Returns shape (N,3) array containing galaxy locations in Cartesian coords (observer at origin).

The Catalog must define columns named ra_deg, dec_deg, and z. The constructor arg is:

  • cosmo (Cosmology). Used to convert redshifts to distances.

This function is super useful – here are some use cases for the points array that it returns:

  • To “grid” the galaxy field, pass the points array to kszx.grid_points().

  • To interpolate a real-space field to the galaxy locations, pass the points array to kszx.interpolate_points()

  • To create a bounding box for the galaxy field, pass the points array to the BoundingBox constructor.

This function is roughly equivalent to:

# Compute radial distaance from 'z' column of catalog
chi = kszx.Cosmology.chi(self.z)

# Compute Cartesian coords from 'ra_deg' and 'dec_deg' cols of catalog.
points = kszx.utils.ra_dec_to_xyz(self.ra_deg, self.dec_deg, r=chi)
return points
generate_batches(batchsize, verbose=True)

Splits catalog into subcatalogs no larger than ‘batchsize’.

If batchsize is None, the catalog will be “split” into a single subcatalog.

If verbose is True, and the catalog is split into more than one batch, then a progress indicator will be shown.
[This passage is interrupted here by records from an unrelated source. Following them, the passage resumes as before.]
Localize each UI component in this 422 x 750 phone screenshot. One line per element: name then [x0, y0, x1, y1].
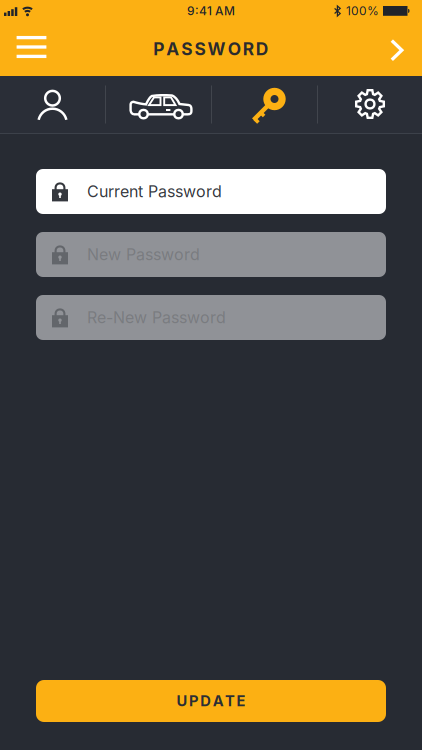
button[interactable]: U — [36, 680, 386, 722]
button[interactable] — [390, 38, 422, 60]
button[interactable] — [106, 76, 211, 133]
button[interactable]: New Password — [36, 232, 386, 277]
staticText: P — [189, 692, 199, 710]
button[interactable] — [0, 76, 105, 133]
staticText: S — [194, 39, 205, 59]
button[interactable]: Current Password — [36, 169, 386, 214]
button[interactable] — [212, 76, 317, 133]
staticText: New Password — [87, 245, 200, 264]
staticText: 100% — [346, 4, 379, 18]
staticText: R — [243, 39, 254, 59]
button[interactable]: Re-New Password — [36, 295, 386, 340]
staticText: W — [208, 39, 226, 59]
staticText: Re-New Password — [87, 308, 226, 327]
staticText: D — [200, 692, 211, 710]
staticText: E — [236, 692, 246, 710]
button[interactable] — [0, 38, 48, 60]
staticText: U — [176, 692, 188, 710]
staticText: T — [225, 692, 235, 710]
staticText: D — [256, 39, 269, 59]
staticText: O — [228, 39, 241, 59]
staticText: P — [153, 39, 164, 59]
staticText: S — [181, 39, 192, 59]
staticText: A — [166, 39, 179, 59]
staticText: Current Password — [87, 182, 222, 201]
staticText: 9:41 AM — [187, 4, 235, 18]
button[interactable] — [318, 76, 422, 133]
staticText: A — [213, 692, 224, 710]
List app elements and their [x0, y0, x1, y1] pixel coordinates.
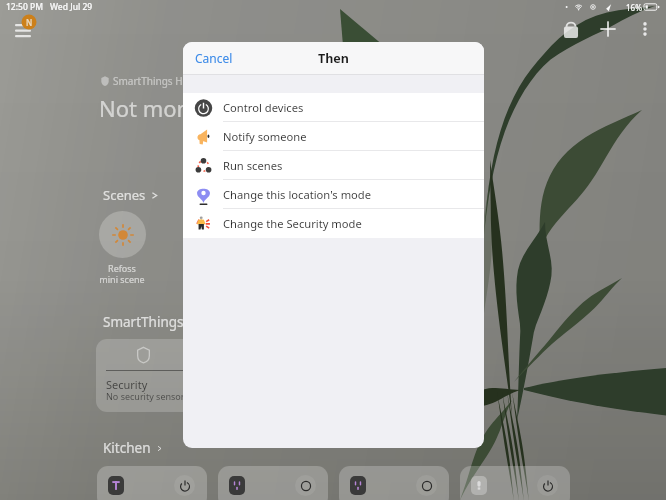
button[interactable]: Notify someone: [183, 122, 484, 151]
button[interactable]: [97, 466, 207, 500]
staticText: Run scenes: [223, 158, 283, 173]
staticText: SmartThings Home: [103, 313, 226, 331]
staticText: Refoss mini scene: [99, 262, 145, 286]
staticText: Notify someone: [223, 129, 307, 144]
staticText: Cancel: [195, 50, 233, 66]
staticText: Kitchen: [103, 439, 151, 457]
staticText: No security sensors: [106, 390, 189, 402]
button[interactable]: Shop: [555, 13, 587, 45]
staticText: Change this location's mode: [223, 187, 372, 202]
button[interactable]: [218, 466, 328, 500]
staticText: 16%: [626, 2, 642, 13]
button[interactable]: [99, 211, 146, 258]
staticText: N: [26, 17, 33, 28]
button[interactable]: Change this location's mode: [183, 180, 484, 209]
button[interactable]: Security: [96, 339, 206, 412]
button[interactable]: Control devices: [183, 93, 484, 122]
button[interactable]: Change the Security mode: [183, 209, 484, 238]
staticText: Security: [106, 377, 148, 392]
staticText: Not monitoring: [99, 93, 259, 123]
button[interactable]: Menu: [8, 14, 42, 48]
button[interactable]: Run scenes: [183, 151, 484, 180]
button[interactable]: More options: [629, 13, 661, 45]
button[interactable]: Add: [592, 13, 624, 45]
staticText: Wed Jul 29: [50, 1, 93, 13]
button[interactable]: Cancel: [191, 46, 237, 70]
button[interactable]: [460, 466, 570, 500]
staticText: Control devices: [223, 100, 304, 115]
staticText: 12:50 PM: [6, 1, 43, 13]
button[interactable]: Kitchen: [103, 439, 162, 457]
staticText: Scenes: [103, 186, 146, 204]
staticText: SmartThings Home: [113, 74, 204, 88]
button[interactable]: [339, 466, 449, 500]
staticText: Then: [318, 50, 349, 67]
button[interactable]: Scenes: [103, 186, 158, 204]
staticText: Change the Security mode: [223, 216, 362, 231]
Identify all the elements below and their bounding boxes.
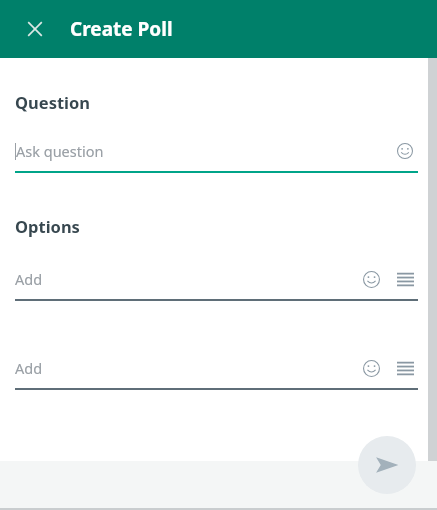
button[interactable]: Reorder option	[392, 266, 418, 292]
staticText: Add	[15, 269, 43, 289]
button[interactable]: Close	[18, 12, 52, 46]
staticText: Create Poll	[70, 16, 173, 42]
staticText: Add	[15, 358, 43, 378]
staticText: Options	[15, 215, 80, 237]
button[interactable]: Insert emoji	[358, 355, 384, 381]
button[interactable]: Send poll	[358, 436, 416, 494]
button[interactable]: Reorder option	[392, 355, 418, 381]
staticText: Question	[15, 91, 91, 113]
staticText: Ask question	[16, 141, 104, 161]
button[interactable]: Insert emoji	[358, 266, 384, 292]
button[interactable]: Insert emoji	[392, 138, 418, 164]
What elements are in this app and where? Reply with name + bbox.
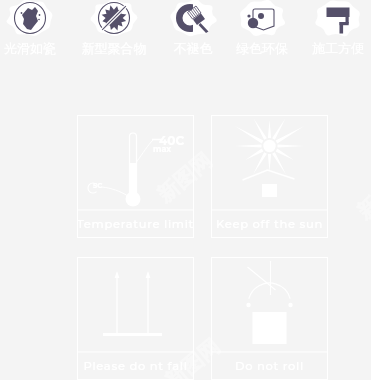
other: New polymer [86,0,142,40]
button[interactable]: Smooth as porcelain [0,0,66,54]
staticText: 不褪色 [157,40,229,56]
button[interactable]: New polymer [78,0,150,54]
staticText: 绿色环保 [226,40,298,56]
staticText: Do not roll [211,359,328,373]
staticText: 新型聚合物 [78,40,150,56]
button[interactable]: Easy to apply [302,0,371,54]
staticText: 新图网 [160,334,225,380]
button[interactable]: Do not roll [211,257,328,380]
staticText: 施工方便 [302,40,371,56]
staticText: Keep off the sun [211,217,328,231]
button[interactable]: Eco friendly [226,0,298,54]
other: Smooth as porcelain [2,0,58,40]
staticText: 光滑如瓷 [0,40,66,56]
other: Does not fade [165,0,221,40]
staticText: 5C [93,181,103,190]
button[interactable]: 40C [77,115,194,238]
staticText: Temperature limit [77,217,194,231]
staticText: max [153,144,172,154]
staticText: Please do nt fall [77,359,194,373]
button[interactable]: Does not fade [157,0,229,54]
other: Eco friendly [234,0,290,40]
staticText: 40C [159,133,185,148]
other: Easy to apply [310,0,366,40]
button[interactable]: Keep off the sun [211,115,328,238]
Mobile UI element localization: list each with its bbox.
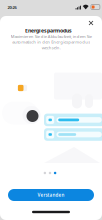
staticText: 20:26 — [8, 5, 16, 10]
staticText: Verstanden — [38, 192, 64, 198]
staticText: Energiesparmodus — [25, 27, 72, 34]
staticText: Maximieren Sie die Akkulaufzeit, indem S… — [10, 34, 92, 50]
button[interactable]: Schliessen — [86, 18, 96, 28]
button[interactable]: Verstanden — [8, 189, 94, 201]
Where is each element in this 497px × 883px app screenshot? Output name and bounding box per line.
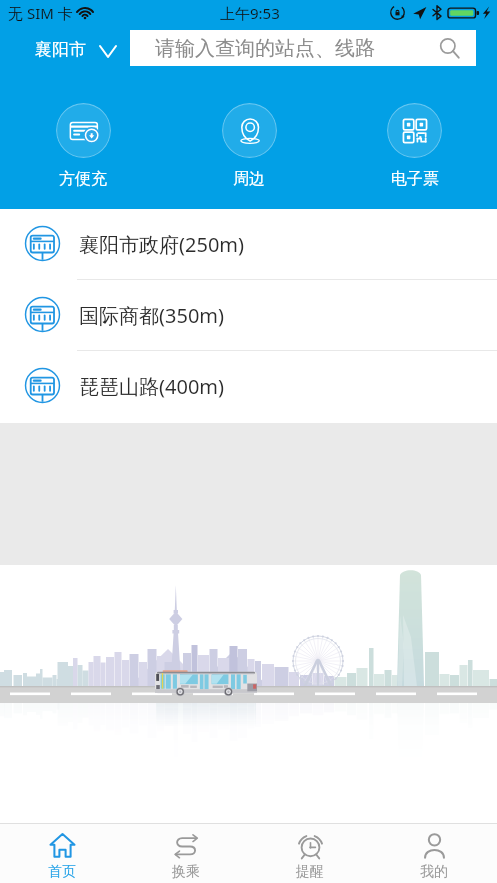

static concatenate(catalog_list, name=None, destructive=False)

Returns a new Catalog, obtained by concatenating (merging) multiple Catalogs.

  • catalog_list (sequence of Catalogs).

  • name (string or None). Name of new Catalog (optional).

  • destructive (boolean). If True, then the input Catalogs will be destroyed to save memory

absorb_columns(src_catalog, destructive=False)

‘Absorbs’ all columns of ‘src_catalog’ into an existing Catalog (equivalent to calling add_column() multiple times).

If destructive=True, then all columns will be removed from src_catalog (saving some memory).

make_random_subcatalog(new_size, name=None)

Returns a new Catalog, obtained by choosing a random subset (with size new_size) of existing Catalog.

This method can be used to reduce the size of a random catalog. For example:

# Random catalong with 100x the galaxy density
rcat_large = kszx.sdss.read_randoms('CMASS_North')

# Random catalong with 10x the galaxy density
rcat_small = rcat_large.make_random_subcatalog(rcat_large.size/10)
static from_h5(filename)

Reads FITS file in HDF5 format (written by catalog.write_h5()), and returns a Catalog object.

write_h5(filename)

Writes a Catalog to disk, in an HDF5 file format (readable with Catalog.read_h5()).

static from_fits(filename, col_name_pairs, name=None)

Reads FITS file in SDSS/DESILS format, and returns a Catalog object.

The col_name_pairs arg should be a list of pairs (col_name, fits_col_name). See sdss.py and desils_lrg.py for examples.

static from_text_file(filename, col_names, name=None)

Reads text file (one row per catalog object) and returns a Catlog object. The col_names arg should be a list of column names. See sdss.py for examples.

show()

Prints a summary of the Catalog to stdout, with one line per column showing min/mean/max.